> **Your instructions**
Using the records below, filter for lines that contain the string "حرکت" and copy them out.

> **The input**
- - - - -

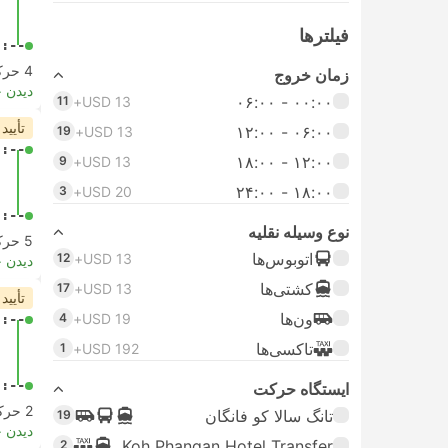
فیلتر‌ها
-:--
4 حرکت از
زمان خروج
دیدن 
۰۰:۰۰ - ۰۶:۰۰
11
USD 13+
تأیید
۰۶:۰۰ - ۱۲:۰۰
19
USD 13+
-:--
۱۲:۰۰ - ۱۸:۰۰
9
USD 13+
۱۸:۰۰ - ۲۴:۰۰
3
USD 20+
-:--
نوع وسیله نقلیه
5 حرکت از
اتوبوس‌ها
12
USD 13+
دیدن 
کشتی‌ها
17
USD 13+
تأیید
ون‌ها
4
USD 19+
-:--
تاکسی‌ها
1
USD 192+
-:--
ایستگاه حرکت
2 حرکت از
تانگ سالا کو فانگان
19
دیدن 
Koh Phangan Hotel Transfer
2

- - - - -

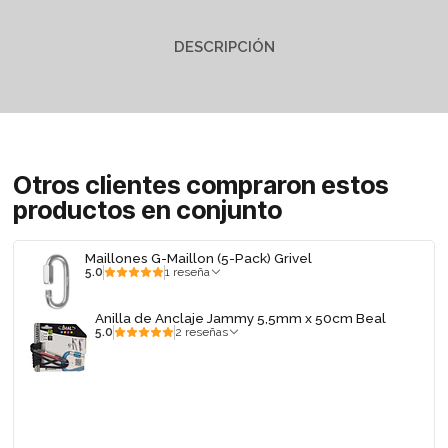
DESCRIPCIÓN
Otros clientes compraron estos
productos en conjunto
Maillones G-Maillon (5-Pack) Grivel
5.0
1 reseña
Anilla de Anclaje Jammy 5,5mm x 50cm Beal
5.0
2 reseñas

- - - - -

> **Exercise solution**
4 حرکت از
5 حرکت از
ایستگاه حرکت
2 حرکت از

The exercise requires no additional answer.